Transcribed page contents:
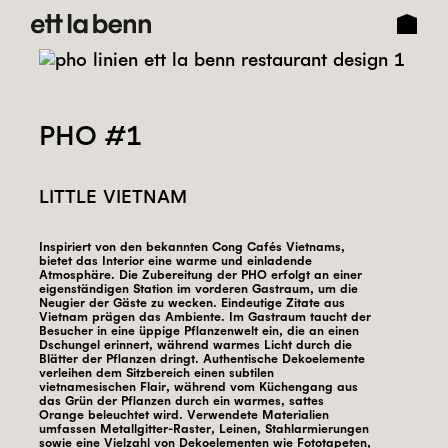
PHO #1
LITTLE VIETNAM
Inspiriert von den bekannten Cong Cafés Vietnams,
bietet das Interior eine warme und einladende
Atmosphäre. Die Zubereitung der PHO erfolgt an einer
eigenständigen Station im vorderen Gastraum, um die
Neugier der Gäste zu wecken. Eindeutige Zitate aus
Vietnam prägen das Ambiente. Im Gastraum taucht der
Besucher in eine üppige Pflanzenwelt ein, die an einen
Dschungel erinnert, während warmes Licht durch die
Blätter der Pflanzen dringt. Authentische Dekoelemente
verleihen dem Sitzbereich einen subtilen
vietnamesischen Flair, während vom Küchengang aus
das Grün der Pflanzen durch ein warmes, sattes
Orange beleuchtet wird. Verwendete Materialien
umfassen Metallgitter-Raster, Leinen, Stahlarmierungen
sowie eine Vielzahl von Dekoelementen wie Fototapeten,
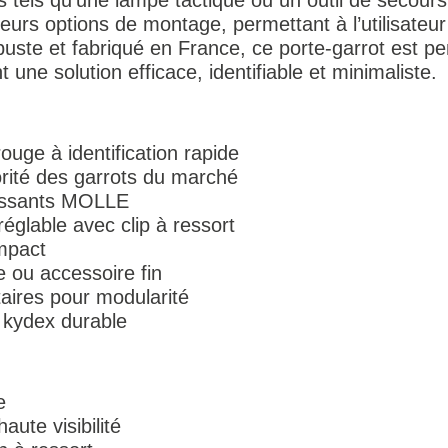
eurs options de montage, permettant à l’utilisateur 
buste et fabriqué en France, ce porte-garrot est p
 une solution efficace, identifiable et minimaliste.
ouge à identification rapide
rité des garrots du marché
passants MOLLE
églable avec clip à ressort
ompact
e ou accessoire fin
aires pour modularité
n kydex durable
e
aute visibilité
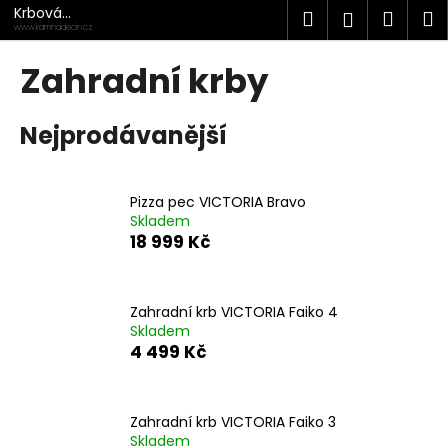
K
Přejít
Krbová
Hledat
Náku
M
Přihlášen
na
kamna
o
www.kamnadecin.cz
Děčín
obsah
Zpět
Zpět
košík
š
Zahradní krby
í
C
k
Nejprodávanější
o
p
o
Pizza pec VICTORIA Bravo
t
Skladem
ř
18 999 Kč
e
b
u
Zahradní krb VICTORIA Faiko 4
Skladem
j
4 499 Kč
e
t
e
Zahradní krb VICTORIA Faiko 3
n
Skladem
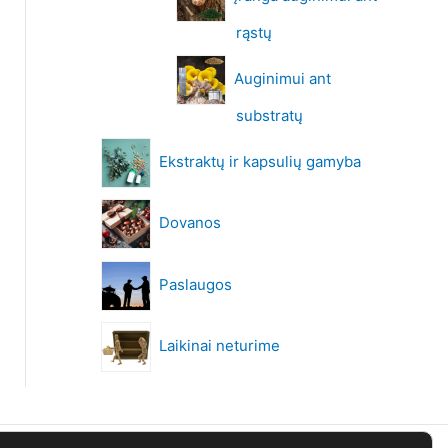
rąstų
Auginimui ant
substratų
Ekstraktų ir kapsulių gamyba
Dovanos
Paslaugos
Laikinai neturime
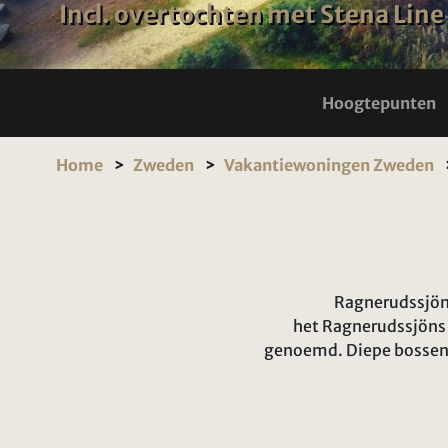
Incl. overtochten met Stena Line
Hoogtepunten
Home
Zweden
Vakantiewoningen Zweden
Ragnerudssjöns
het Ragnerudssjöns 
genoemd. Diepe bossen, 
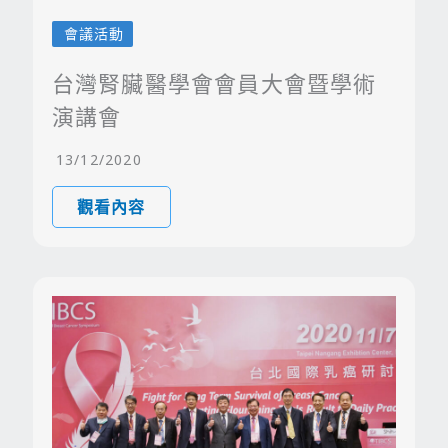
會議活動
台灣腎臟醫學會會員大會暨學術
演講會
13/12/2020
觀看內容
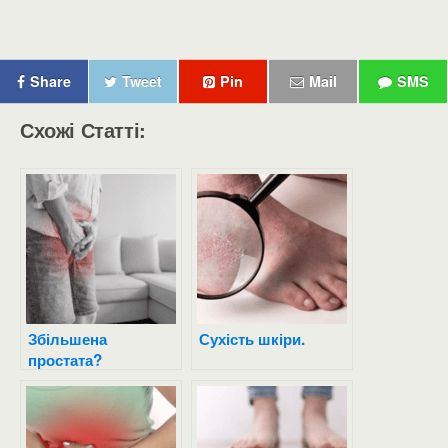
Share
Tweet
Pin
Mail
SMS
Схожі Статті:
Збільшена
Сухість шкіри.
простата?
Профілактика
простати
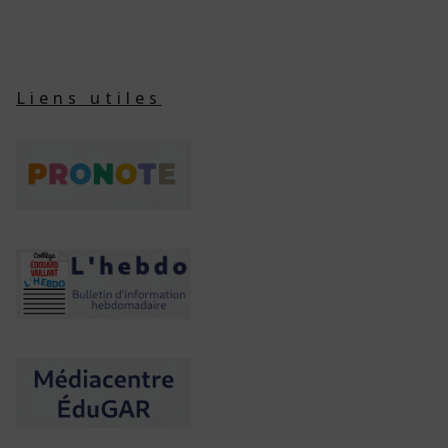
Liens utiles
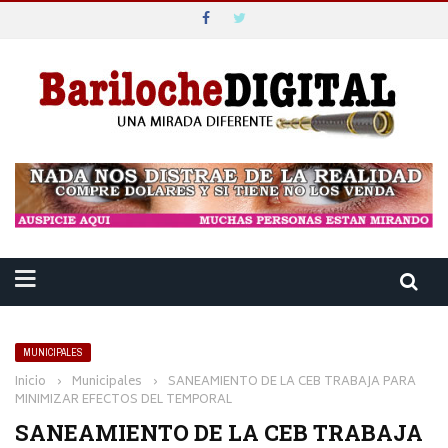
MUNICIPALES
Inicio
›
Municipales
›
SANEAMIENTO DE LA CEB TRABAJA PARA
MINIMIZAR EFECTOS DEL TEMPORAL
SANEAMIENTO DE LA CEB TRABAJA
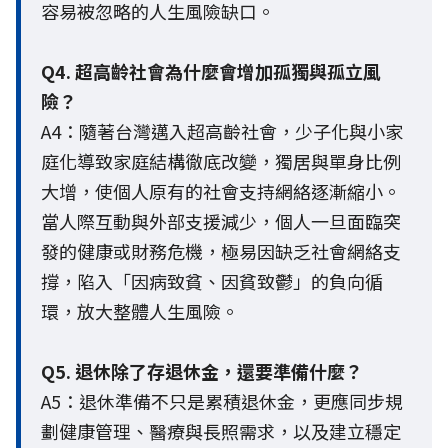
容易被忽略的人生風險缺口。
Q4. 超高齡社會為什麼會增加孤獨與孤立風
險？
A4：隨著台灣邁入超高齡社會，少子化與小家
庭化導致家庭結構徹底改變，獨居與單身比例
大增，使個人原有的社會支持網絡逐漸縮小。
當人際互動與外部支援減少，個人一旦面臨突
發的健康或財務危機，極易因缺乏社會網絡支
撐，陷入「因病致貧、因貧致鬱」的負向循
環，放大整體人生風險。
Q5. 退休除了存退休金，還要準備什麼？
A5：退休準備不只是累積退休金，更應同步規
劃健康管理、醫療與長照需求，以及建立穩定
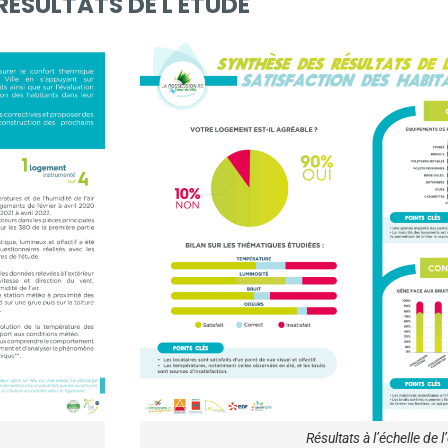
RÉSULTATS DE L'ÉTUDE
Résultats à l’échelle de 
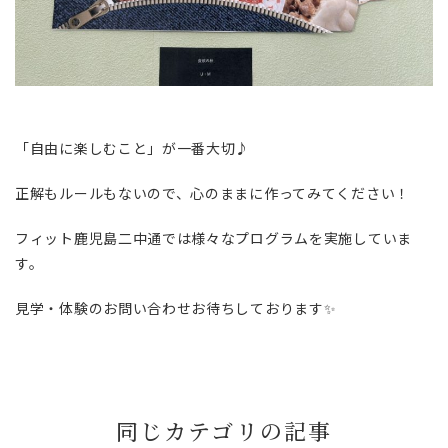
「自由に楽しむこと」が一番大切♪
正解もルールもないので、心のままに作ってみてください！
フィット鹿児島二中通では様々なプログラムを実施していま
す。
見学・体験のお問い合わせお待ちしております✨
同じカテゴリの記事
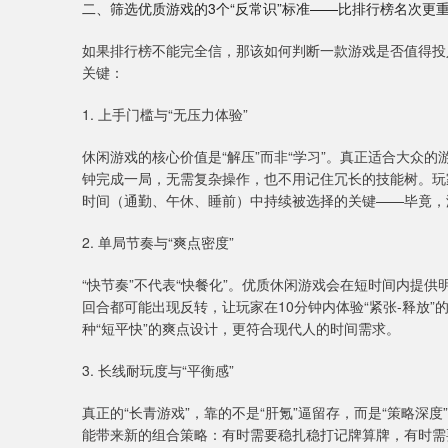
二、筛选优质游戏的3个“反常识”标准——比排行榜名次更
如果排行榜不能完全信，那该如何判断一款游戏是否值得投
关键：
1. 上手门槛与“无压力体验”
休闲游戏的核心价值是“解压”而非“学习”。真正适合大众的
钟完成一局，无需复杂操作，也不用记住冗长的技能树。玩
时间（通勤、午休、睡前）中持续被选择的关键——毕竟，
2. 单局节奏与“爽点密度”
“快节奏”不代表“快餐化”。优质休闲游戏会在短时间内提供明
回合都可能出现反转，让玩家在10分钟内体验“紧张-释放”
种“短平快”的爽点设计，更符合现代人的时间需求。
3. 长线耐玩度与“平衡感”
真正的“长青游戏”，靠的不是“肝氪”逼留存，而是“策略深
能带来新的组合策略：有时需要稳扎稳打记牌算牌，有时需要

● **Task to complete**
From the records above, work out how many lines contain the string "Zahradní". Give only the number.

● **Output below**
3